Notas sobre os últimos trabalhos


O domínio, a consciência de seu próprio corpo só puderam ser adquiridos pelo efeito do investimento do corpo pelo poder: a ginástica, os exercícios, o desenvolvimento muscular, a nudez, a exaltação do belo corpo (...) através de um trabalho insistente, obstinado, meticuloso (...)  [p. 146]*

É possível relacionar elementos sobre o corpo entre os séculos XIV e XVI, período do Renascimento; com questões atuais que circulam sobre a cultura do corpo na sociedade contemporânea?
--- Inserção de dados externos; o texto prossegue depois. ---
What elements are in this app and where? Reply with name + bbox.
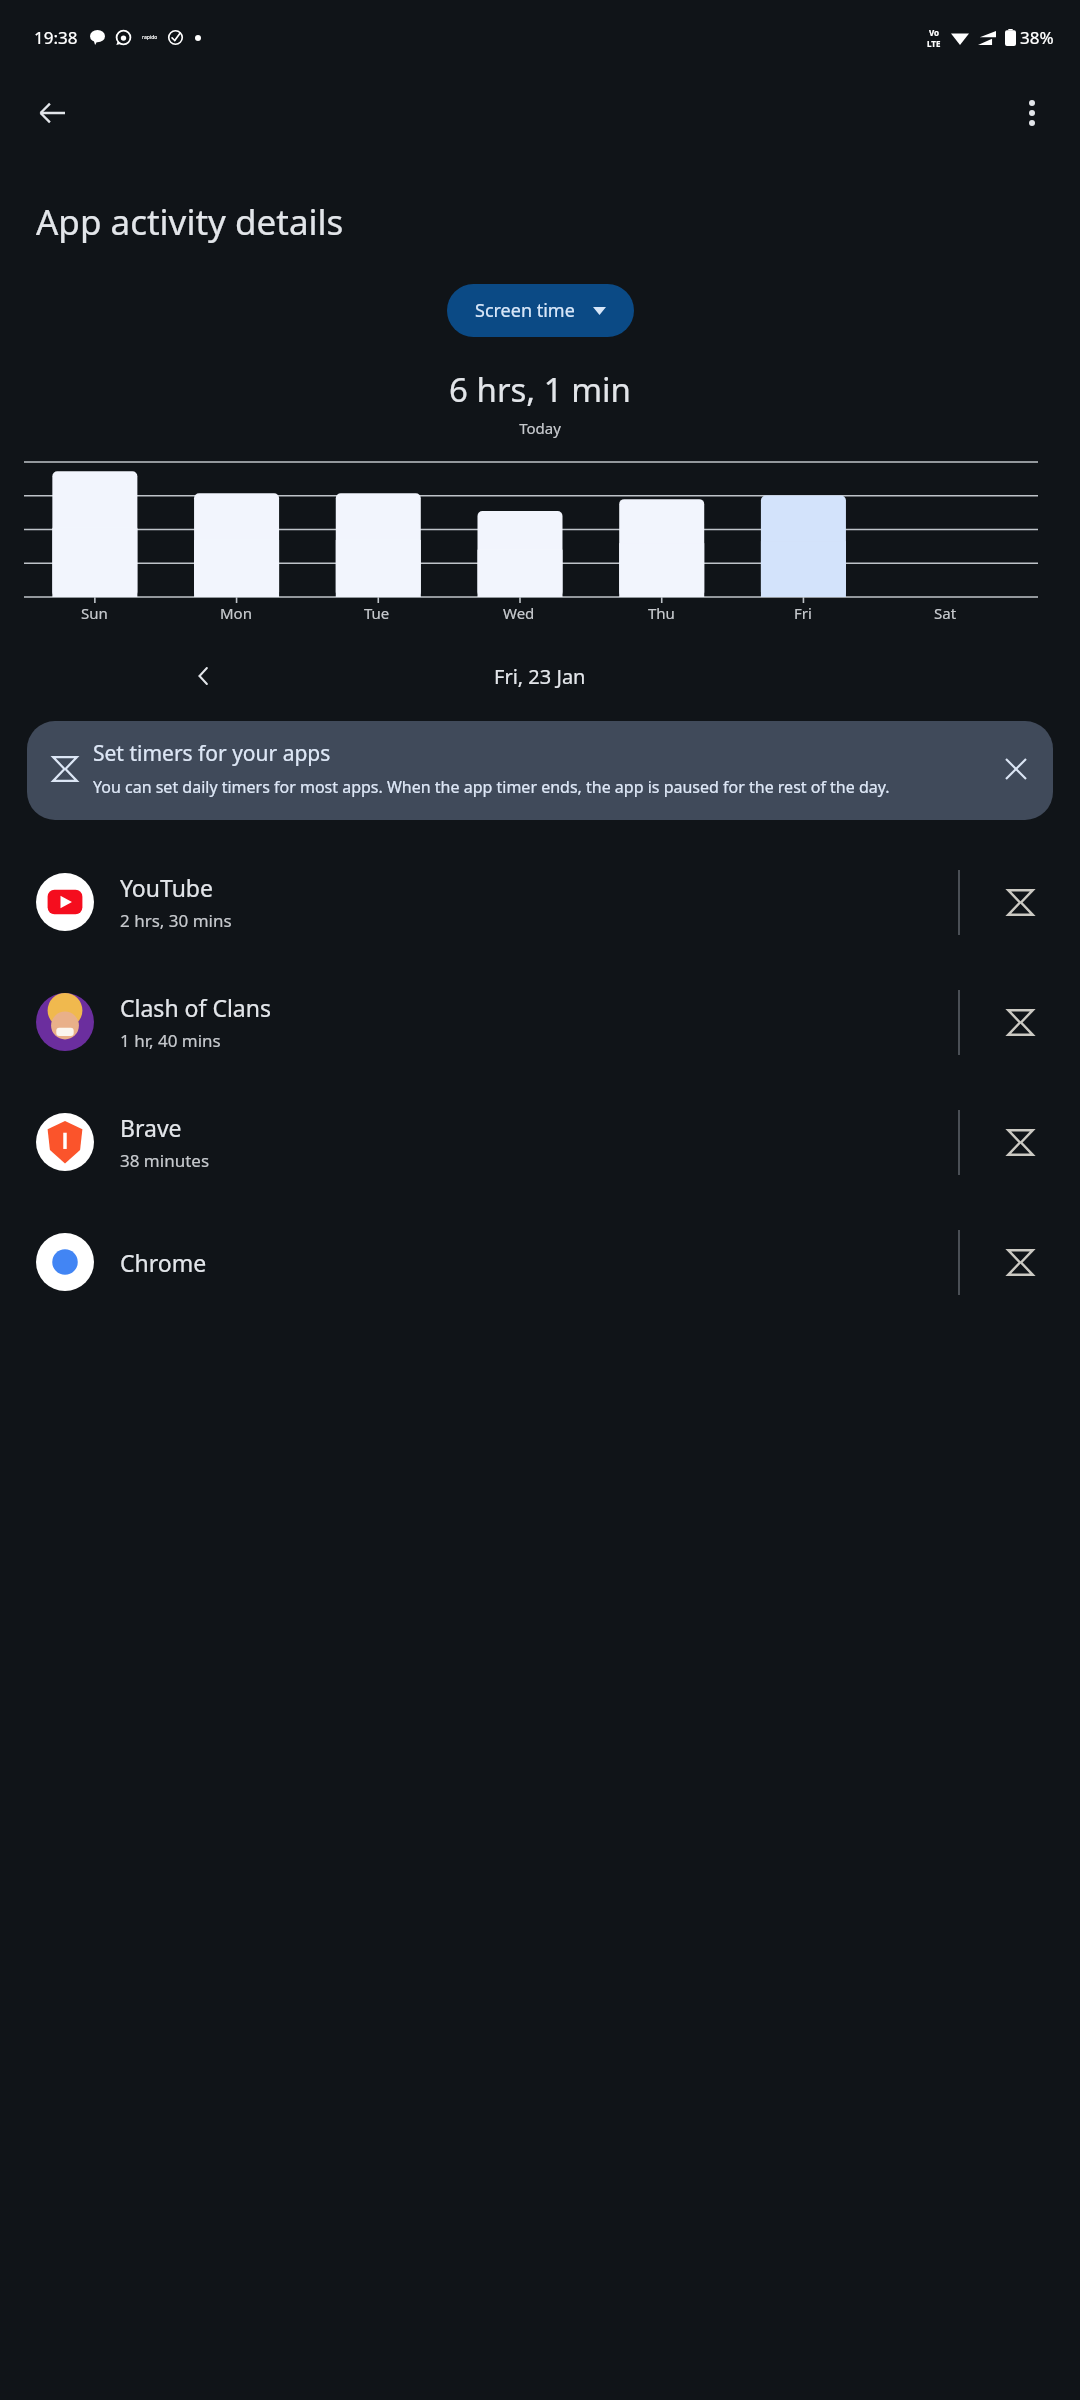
staticText: You can set daily timers for most apps. …: [93, 776, 890, 798]
staticText: Clash of Clans: [120, 992, 271, 1023]
staticText: Vo: [929, 27, 940, 38]
button[interactable]: Set timer for Brave: [960, 1082, 1080, 1202]
staticText: Wed: [503, 603, 535, 623]
button[interactable]: Set timer for Chrome: [960, 1202, 1080, 1322]
staticText: App activity details: [36, 198, 344, 246]
staticText: Fri: [794, 603, 812, 623]
button[interactable]: Set timers for your apps: [27, 721, 1053, 820]
staticText: 38 minutes: [120, 1149, 210, 1172]
staticText: Tue: [364, 603, 390, 623]
staticText: 19:38: [34, 26, 78, 49]
button[interactable]: Back: [24, 85, 80, 141]
button[interactable]: Previous day: [180, 652, 228, 700]
staticText: 1 hr, 40 mins: [120, 1029, 221, 1052]
staticText: Chrome: [120, 1247, 207, 1278]
button[interactable]: Dismiss: [993, 746, 1039, 792]
staticText: Mon: [220, 603, 252, 623]
staticText: Sun: [81, 603, 108, 623]
staticText: rapido: [142, 34, 158, 41]
staticText: 38%: [1020, 26, 1054, 49]
staticText: LTE: [927, 38, 941, 49]
staticText: Set timers for your apps: [93, 739, 331, 768]
button[interactable]: Chrome: [0, 1202, 1080, 1322]
button[interactable]: YouTube: [0, 842, 1080, 962]
staticText: Sat: [934, 603, 957, 623]
staticText: 6 hrs, 1 min: [0, 367, 1080, 412]
staticText: YouTube: [120, 872, 213, 903]
staticText: Today: [0, 418, 1080, 438]
button[interactable]: Screen time: [447, 284, 634, 337]
button[interactable]: Set timer for Clash of Clans: [960, 962, 1080, 1082]
staticText: Screen time: [475, 298, 575, 323]
button[interactable]: More options: [1004, 85, 1060, 141]
button[interactable]: Clash of Clans: [0, 962, 1080, 1082]
staticText: 2 hrs, 30 mins: [120, 909, 232, 932]
staticText: Thu: [648, 603, 675, 623]
staticText: Fri, 23 Jan: [494, 663, 586, 690]
staticText: Brave: [120, 1112, 182, 1143]
button[interactable]: Brave: [0, 1082, 1080, 1202]
button[interactable]: Set timer for YouTube: [960, 842, 1080, 962]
Esta questão norteia os últimos trabalhos que venho apresentando aqui no Blog.
A História da Arte assinala que no Renascimento, a escultura foi caracterizada, entre outros aspectos, pela representação proporcional da figura humana tal como a realidade, através do estudo do corpo [e sua anatomia], as noções de profundidade e perspectiva revelaram músculos torneados em proporções perfeitas, notadamente sobre o corpo masculino. "David", de Michelangelo, exemplifica as características acima e nos convida a refletir como, hoje, tais proporções se transformaram em “capital social”, sendo vendido, trocado, alugado etc.
Inserido em uma sociedade de consumo, onde existem bens simbólicos e materiais, interpreto o corpo, enquanto "capital simbólico", que ancora uma série de significados que contribuem para constituir uma hierarquia de poder simbólico sobre a sua relação com a busca de objetivos pessoais, sejam materiais ou emocionais. Nesse caso, com a transformação dos padrões estéticos das últimas décadas, aqueles/as que não se aproximam do modelo de corpo "ideal", tendem a se sentir excluídos/as de uma indústria cultural e de consumo que se desenvolve para atingir aqueles/as que possuem o modelo padrão e valorizado de corpo.
Nesse contexto, os últimos trabalhos realizados são estudos para um projeto que busca tecer um diálogo entre o discurso sobre o corpo na história da arte com o discurso contemporâneo, circulante nas revistas de fitness direcionadas ao público masculino. Assim, a composição da imagem da escultura com a palavra busca produzir uma reflexão sobre o esquadrinhamento do corpo, "esculpido" de forma cartesiana, a partir dos mais distintos recursos e "sacrifícios" oferecidos pela indústria. Nesse sentido, a fragmentação da figura pelo recorte ou pela linha, assim como a sua demarcação com o uso de alfinetes, busca sinalizar, respectivamente, a segmentação do corpo e o sacrifício aos quais os homens [e as mulheres] têm se sujeitado na busca do corpo cultuado na sociedade contemporênea.

* FOUCAULT, M. Microfísica do Poder. Rio de Janeiro: Graal, 1998.